----- Data for this task

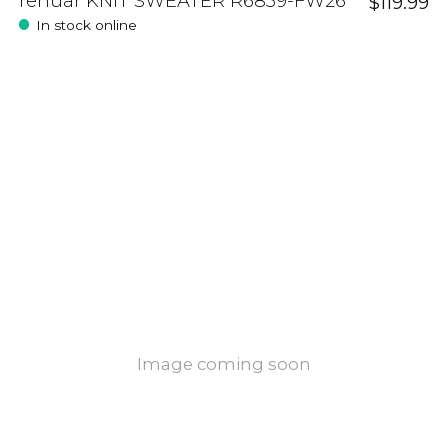
renuar KNIT SWEATER R6859-FW26
$119.99
In stock online
Image coming soon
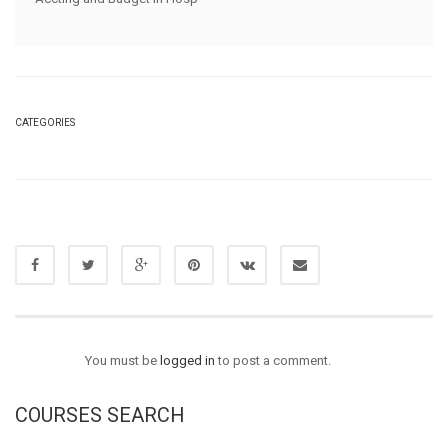
CATEGORIES
You must be
logged in
to post a comment.
COURSES SEARCH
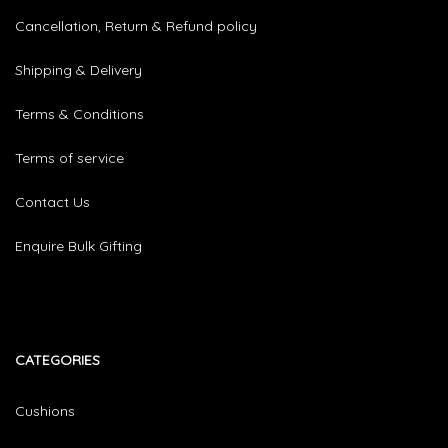
Cancellation, Return & Refund policy
Shipping & Delivery
Terms & Conditions
Terms of service
Contact Us
Enquire Bulk Gifting
CATEGORIES​
Cushions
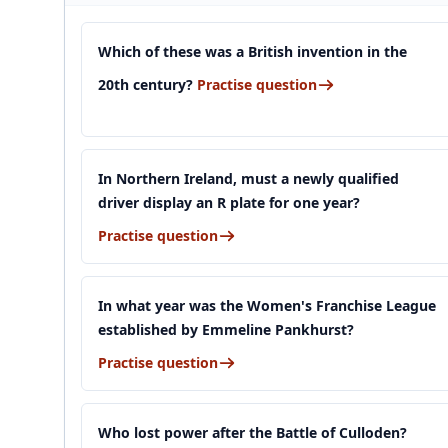
Which of these was a British invention in the
20th century?
Practise question
In Northern Ireland, must a newly qualified
driver display an R plate for one year?
Practise question
In what year was the Women's Franchise League
established by Emmeline Pankhurst?
Practise question
Who lost power after the Battle of Culloden?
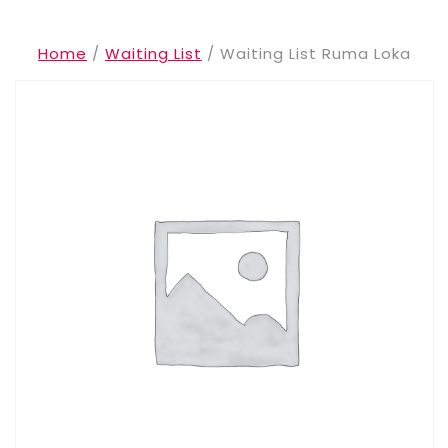
Home
/
Waiting List
/ Waiting List Ruma Loka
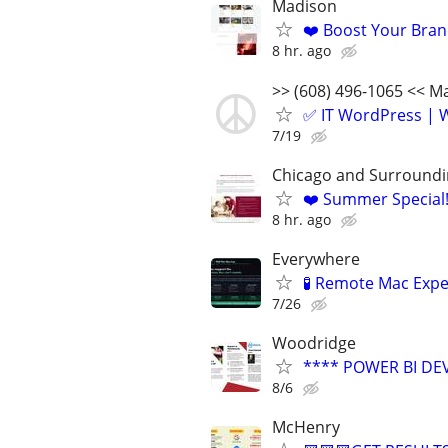
Madison
❤️ Boost Your Bran
8 hr. ago
>> (608) 496-1065 << 
✅ IT WordPress | W
7/19
Chicago and Surroundi
❤️ Summer Special
8 hr. ago
Everywhere
🧪 Remote Mac Exp
7/26
Woodridge
**** POWER BI DE
8/6
McHenry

----------

Activity: Go to the line containing "Remote Mac Exp" in the listing. Print it and every line through the last one, exactly and with nothing more.

Result:
🧪 Remote Mac Exp
7/26
Woodridge
**** POWER BI DE
8/6
McHenry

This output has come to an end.